School Shootings and Other Ills of 60s Dogmas

Thomas Sowell recently wrote an article at National Review in which he points out that school shootings are an outcropping of the 60's. Prior to the 60's these types of things were virtually unheard of. So what changed in the 1960s that led to these kinds of tragedies?

Sowell places blame squarely on collective guilt and a subsequent lack of personal responsibility.


What was there in the 1960s vision of the world that could possibly lead anyone to consider it right to shoot at individuals who had done nothing to him?


Collective guilt is one of the legacies of the 1960s that is still with us. We are still seeing a guilt trip for slavery being laid on people who never owned a slave in their lives, and who would be repelled by the very idea of owning a slave.

Back in the 1960s, it was considered Deep Stuff among the intelligentsia to say that American society — all of us collectively — were somehow responsible for the assassinations of the Kennedy brothers and Martin Luther King.

During the 1960s, the idea spread like wildfire that whatever you were lacking was someone else’s fault — society’s fault. If you were poor, whether at home or in some third-world country, you were one of the “dispossessed” — even if you had never possessed anything to dispossess you of.



Pretty Deep Stuff indeed. But it makes sense. A lot of sense. Cho, the VA Tech shooter, didn't personally know the people he was shooting, but it seems they represented an element of society he blamed for his problems. Sounds very familiar. While not many folks would go to the lengths Cho did, there are vast numbers of people who see the world precisely how he did. Their problems have nothing to do with anything of their own doing; society or some faction thereof is to blame. And there's danger in that kind of thinking - and potential for violence. People get angry - even hateful - when they believe that society or some collective is causing their problems.

If other people are somehow responsible for whatever is lacking in your life, lashing out at random against individuals who have done nothing to you personally can sound plausible to many people.


Sowell's article is a good read and I suggest you visit the link and read the rest. It's short but well worth the time.

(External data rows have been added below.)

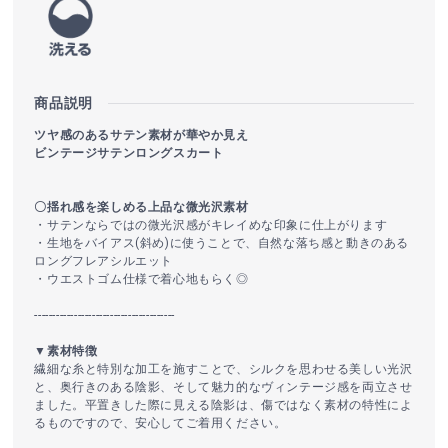
商品説明
ツヤ感のあるサテン素材が華やか見え
ビンテージサテンロングスカート
〇揺れ感を楽しめる上品な微光沢素材
・サテンならではの微光沢感がキレイめな印象に仕上がります
・生地をバイアス(斜め)に使うことで、自然な落ち感と動きのある
ロングフレアシルエット
・ウエストゴム仕様で着心地もらく◎
---------------------------------------
▼素材特徴
繊細な糸と特別な加工を施すことで、シルクを思わせる美しい光沢
と、奥行きのある陰影、そして魅力的なヴィンテージ感を両立させ
ました。平置きした際に見える陰影は、傷ではなく素材の特性によ
るものですので、安心してご着用ください。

Blaming others for your problems is quite convenient. But it takes away from your own personal responsibility of dealing with them. Now it becomes an issue of getting others to fix your problems for you instead of doing something to fix them yourself. It leads to frustration which leads to anger and in the right human being it becomes a recipe for violence. As we've seen several times over going back to the urban riots of the 60s.



2 Comments:

Blogger Ryan said...

what a good comment this is...."Nor is gun control the magic answer, as often suggested by the same kind of people who believe in collective responsibility instead of individual responsibility"

Friday, April 27, 2007 10:24:00 AM  
Blogger Unknown said...

Yeah there were a lot of good comments in his Sowell's article. I wanted to just copy and paste the whole thing!